Some of you may know that for nearly six years I was a bi-weekly columnist for a local weekly newspaper. Although I was too much of a hack to pretend to good journalistic standards, I did my homework, tried to make my opinions relevant to my audience, and frankly I enjoyed to hell out that gig.  I gave it up, voluntarily (a decision that I sometimes regret) due to work pressures and time commitments.

I walked away from that column on my terms and with head held high.  Maybe someday I’ll go back to it, but not yet.

On Tuesday, a guy I literally had just met, who had put in 43 years at the only state-wide newspaper was, in a ten minute meeting, summarily sacked.  You can read the report posted by NPR here:

I was Mr. Kerr’s last interview – literally his last at The Providence Journal. We met on Tuesday morning at 10:00 at a coffee shop and talked for a little over an hour.  As we parted, he said he was returning to the office where, unbeknownst to him, his fate awaited.

When I found out about the layoffs, a part of me felt that I had given him the proverbial kiss of death in the morning.

Lest anyone think I bemoan the layoff because my interview won’t get published, think again. Of course I always welcome the chance to publicize the great work of RICLAPP and its people, but I’m certain that there will be other opportunities. There’s an old baseball saying, “You  win some, you lose some, and the rest get rained out.” We got rained out on Wednesday.

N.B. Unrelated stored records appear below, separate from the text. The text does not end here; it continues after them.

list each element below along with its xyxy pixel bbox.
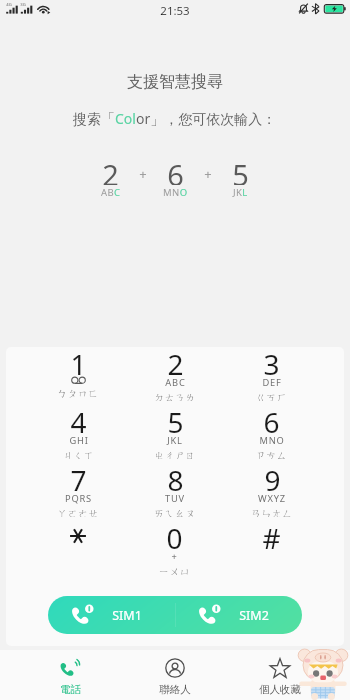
staticText: TUV	[165, 492, 185, 505]
button[interactable]: SIM1	[48, 596, 175, 634]
staticText: GHI	[69, 434, 89, 447]
staticText: 2	[167, 347, 184, 375]
staticText: #	[262, 519, 281, 549]
button[interactable]: 電話	[18, 654, 122, 700]
staticText: 支援智慧搜尋	[127, 72, 223, 92]
staticText: 7	[70, 461, 87, 491]
staticText: 6	[167, 155, 184, 185]
button[interactable]	[30, 517, 126, 575]
staticText: PQRS	[65, 492, 92, 505]
staticText: 2	[102, 155, 119, 185]
staticText: ABC	[165, 376, 186, 389]
staticText: SIM1	[112, 607, 142, 624]
staticText: 0	[166, 519, 183, 549]
staticText: JKL	[167, 434, 183, 447]
staticText: ㄅㄆㄇㄈ	[57, 387, 99, 400]
staticText: 聯絡人	[159, 683, 191, 696]
staticText: 1	[70, 347, 87, 375]
staticText: 3G	[20, 2, 26, 8]
staticText: 3	[263, 347, 280, 375]
button[interactable]: 2	[126, 347, 223, 401]
staticText: ㄧㄨㄩ	[159, 565, 190, 575]
staticText: ABC	[101, 186, 121, 199]
staticText: ㄢㄣㄤㄥ	[251, 507, 293, 517]
button[interactable]: 1	[30, 347, 126, 401]
staticText: 8	[167, 461, 184, 491]
staticText: JKL	[233, 186, 248, 199]
staticText: MNO	[163, 186, 188, 199]
staticText: SIM2	[239, 607, 269, 624]
button[interactable]: #	[223, 517, 320, 575]
staticText: ㄗㄘㄙ	[256, 449, 287, 459]
staticText: 9	[264, 461, 281, 491]
staticText: +	[139, 165, 147, 183]
staticText: ㄓㄔㄕㄖ	[154, 449, 196, 459]
staticText: MNO	[259, 434, 285, 447]
staticText: +	[204, 165, 212, 183]
staticText: ㄞㄟㄠㄡ	[154, 507, 196, 517]
staticText: 5	[232, 155, 249, 185]
staticText: DEF	[262, 376, 282, 389]
staticText: 21:53	[160, 3, 190, 19]
button[interactable]: 4	[30, 401, 126, 459]
staticText: 電話	[60, 683, 81, 696]
staticText: 5	[167, 403, 184, 433]
button[interactable]: 8	[126, 459, 223, 517]
staticText: WXYZ	[258, 492, 286, 505]
button[interactable]: 聯絡人	[122, 654, 227, 700]
staticText: ㄚㄛㄜㄝ	[57, 507, 99, 517]
staticText: 個人收藏	[259, 683, 301, 696]
staticText: 4G	[6, 2, 12, 8]
button[interactable]: 5	[126, 401, 223, 459]
staticText: 搜索「Color」，您可依次輸入：	[73, 109, 277, 128]
button[interactable]: 0	[126, 517, 223, 575]
button[interactable]: 9	[223, 459, 320, 517]
staticText: ㄍㄎㄏ	[256, 391, 287, 401]
button[interactable]: 3	[223, 347, 320, 401]
staticText: 6	[263, 403, 280, 433]
staticText: ㄐㄑㄒ	[63, 449, 94, 459]
staticText: +	[171, 550, 178, 563]
staticText: 4	[70, 403, 87, 433]
staticText: ㄉㄊㄋㄌ	[154, 391, 196, 401]
button[interactable]: 7	[30, 459, 126, 517]
button[interactable]: 6	[223, 401, 320, 459]
button[interactable]: SIM2	[175, 596, 302, 634]
button[interactable]: 個人收藏	[227, 654, 332, 700]
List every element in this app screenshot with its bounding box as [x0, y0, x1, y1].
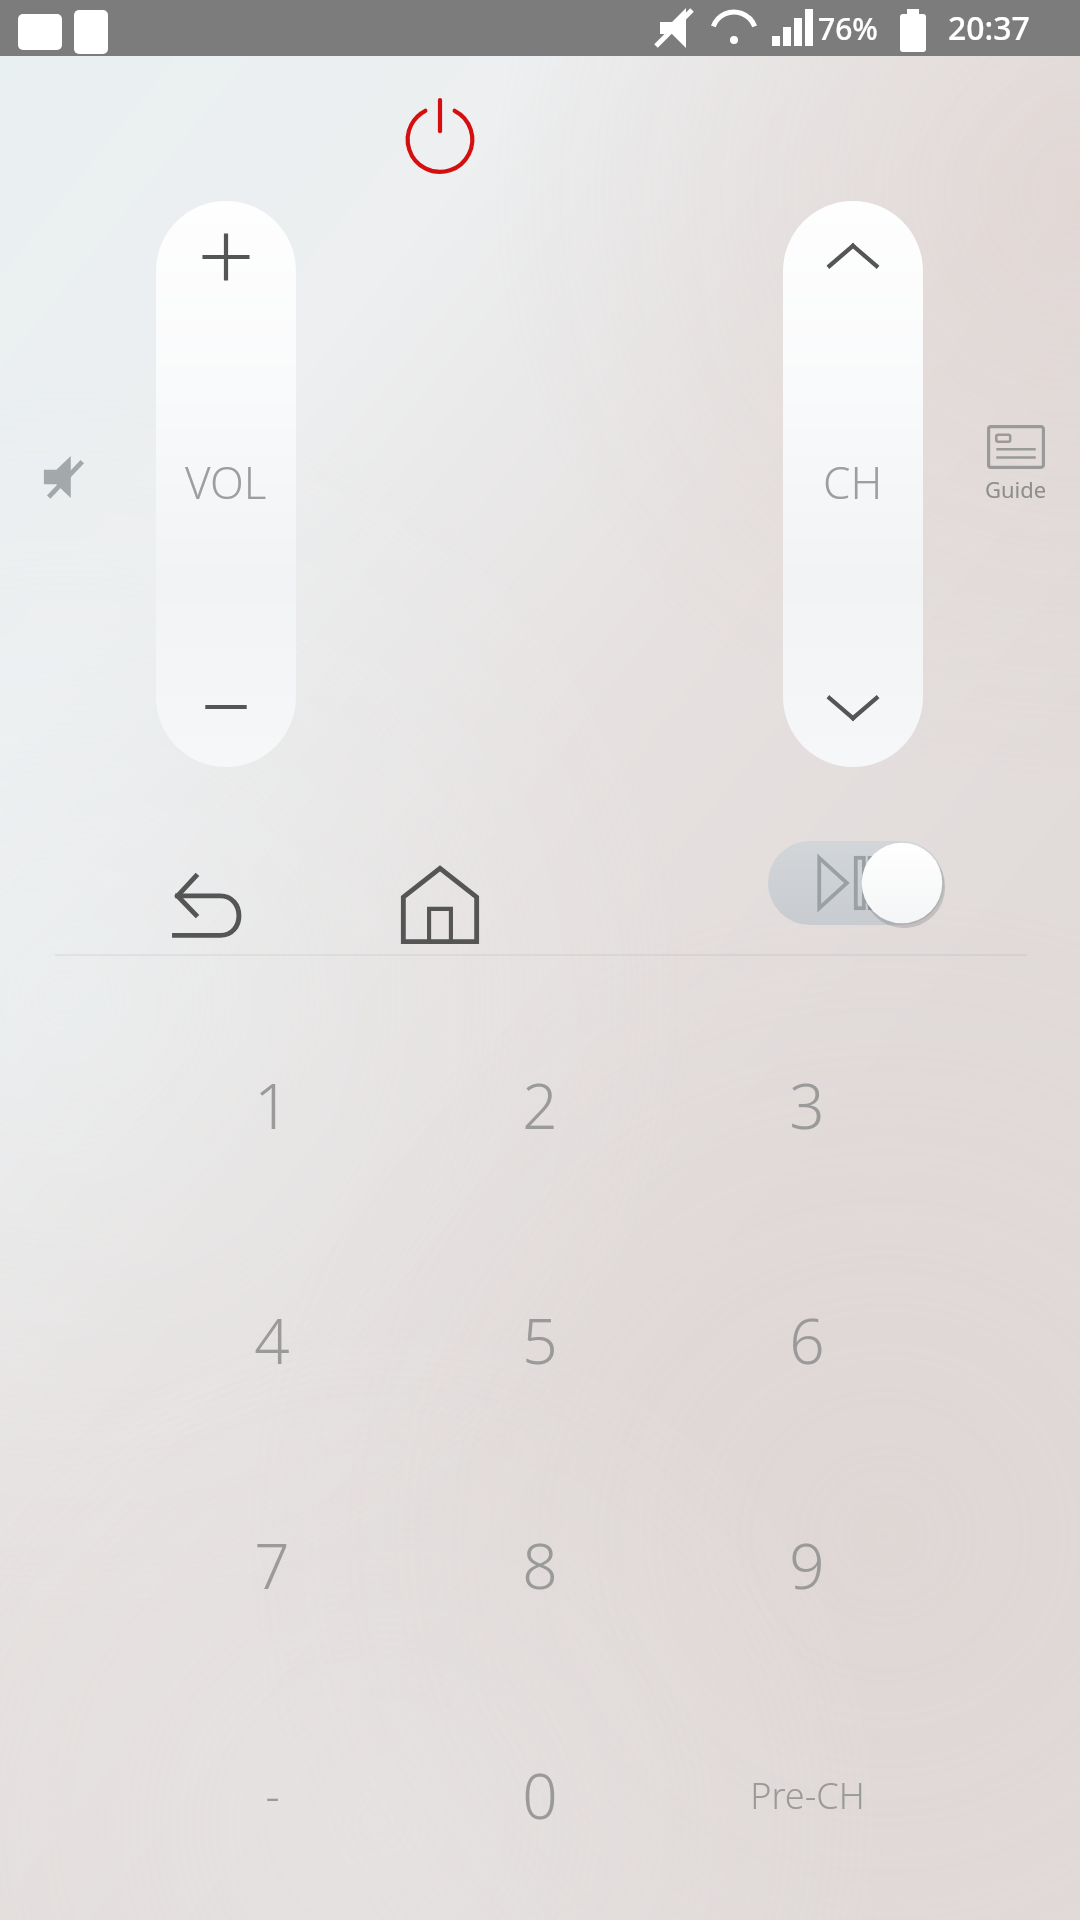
staticText: 1 — [254, 1063, 290, 1147]
button[interactable]: Guide — [964, 425, 1068, 504]
staticText: 7 — [254, 1523, 290, 1607]
button[interactable]: CH — [783, 201, 923, 767]
button[interactable]: Pre-CH — [689, 1723, 925, 1867]
staticText: 76% — [818, 8, 878, 49]
staticText: Guide — [985, 474, 1047, 504]
staticText: 6 — [789, 1298, 825, 1382]
button[interactable]: 6 — [689, 1268, 925, 1412]
button[interactable]: 4 — [154, 1268, 390, 1412]
button[interactable]: Power — [381, 76, 499, 194]
staticText: 0 — [522, 1753, 558, 1837]
staticText: 20:37 — [948, 6, 1030, 50]
staticText: 8 — [522, 1523, 558, 1607]
button[interactable]: Back — [144, 838, 278, 972]
staticText: 9 — [789, 1523, 825, 1607]
staticText: Pre-CH — [750, 1771, 865, 1820]
staticText: 4 — [254, 1298, 290, 1382]
staticText: CH — [823, 452, 883, 512]
button[interactable]: 7 — [154, 1493, 390, 1637]
button[interactable]: Home — [373, 838, 507, 972]
button[interactable]: Play Pause — [768, 841, 944, 925]
button[interactable]: 0 — [422, 1723, 658, 1867]
staticText: 3 — [789, 1063, 825, 1147]
button[interactable]: 9 — [689, 1493, 925, 1637]
button[interactable]: 1 — [154, 1033, 390, 1177]
button[interactable]: VOL — [156, 201, 296, 767]
staticText: 5 — [522, 1298, 558, 1382]
button[interactable]: Mute — [18, 430, 112, 524]
staticText: - — [265, 1765, 280, 1825]
button[interactable]: 8 — [422, 1493, 658, 1637]
button[interactable]: 3 — [689, 1033, 925, 1177]
staticText: 2 — [522, 1063, 558, 1147]
staticText: VOL — [185, 452, 267, 512]
button[interactable]: 2 — [422, 1033, 658, 1177]
button[interactable]: 5 — [422, 1268, 658, 1412]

I’ve known Bob Kerr for decades; I only first met him for one hour last Wednesday. I know him through his columns. He wrote for all of us, highlighting everyday Rhode Islanders who struggled to overcome their own personal adversities, or those engaged quietly and without fanfare to make Rhode Island a better place and life a little more gentle for those who have the least among us. And, yes, he created the “Clemency Coach” where he poked a stick in the deserving eyes of its passengers.

In short, I learned more about the community that I’ve lived in for sixty-six years than I ever learned from the stark and sterile sterile stories on the front pages above the fold. People, everyday people, people who work in anonymity, are what make a community. They are the strength of a community and highlighting their lives and their efforts made me feel more connected to my community and I am better for it.

For that alone I say, “thank you Bob.”

But equally unsettling was how the layoffs were conducted. Forty-three years reduced to ten minutes; the delivery of a severance package with the admonition that if you complain you don’t get the money. If you exercise any legal right that you might have, you lose the money. Here’s your hat and coat; don’t let the door hit you on the way out.

I was speaking with someone with vast corporate experience and I was told that this is the way it is today. The “suits” either come in or send a minion to deliver the fatal blow to a lifetime of work. It matters not whether you’re famous or anonymous, the end is visited in a bloodless cold manner. It’s nothing personal, it’s just business.

Except it is personal. People are self-defined by the work they do. It becomes who they are, a part of their history and future. This sense of self, fortified with the dignity that work provides, gives you the ability to take your place equal with others in the community.

There’s a lyric in Bruce Springsteen’s song Youngstown  that I think is apropos: Once I made you rich enough; rich enough to forget my name. 

So to the Corporate Barbarians I just say this: your actions are personal, not just to the people directly affected but to the community as a whole. Institutions built from the ground up and sustained by people who give their lives to them are essential to the fabric that binds our communities. They help give life and vibrancy to us individually and collectively. The opportunity to work at what we do with pride and purpose, secure that there is a contract – unspoken but very real – between employer and employed, is vital to stitching together the rich tapestry of our community.

When the Barbarians come in and deep dive to the bottom line, unconcerned with the damage in their wake, they tear at the fabric of that delicate tapestry. And as we have seen over the past decades, communities have been destroyed by this perverse and predatory zero sum game played with the real lives of real people. George Packer in his book The Unwinding details this much better than I can here, but suffice it to say that what we saw last Wednesday is another in a long string of examples of predatory purchases that chip away and eventually destroy the soul of a community.

In a couple of weeks my subscription to The Providence Journal is due to renew or expire. Here’s my notice: when that renewal notice comes, don’t expect a response. I’m done. I will not contribute one more penny to a corporation that has so little regard for me and my community. This has been coming to a head for years, now it’s time to do something. I know that my little subscription in the cosmic scheme is meaningless, but if others combine….

See, I just gave you more than ten minutes in severing our forty-two year subscription relationship. That’s how it’s done fellas.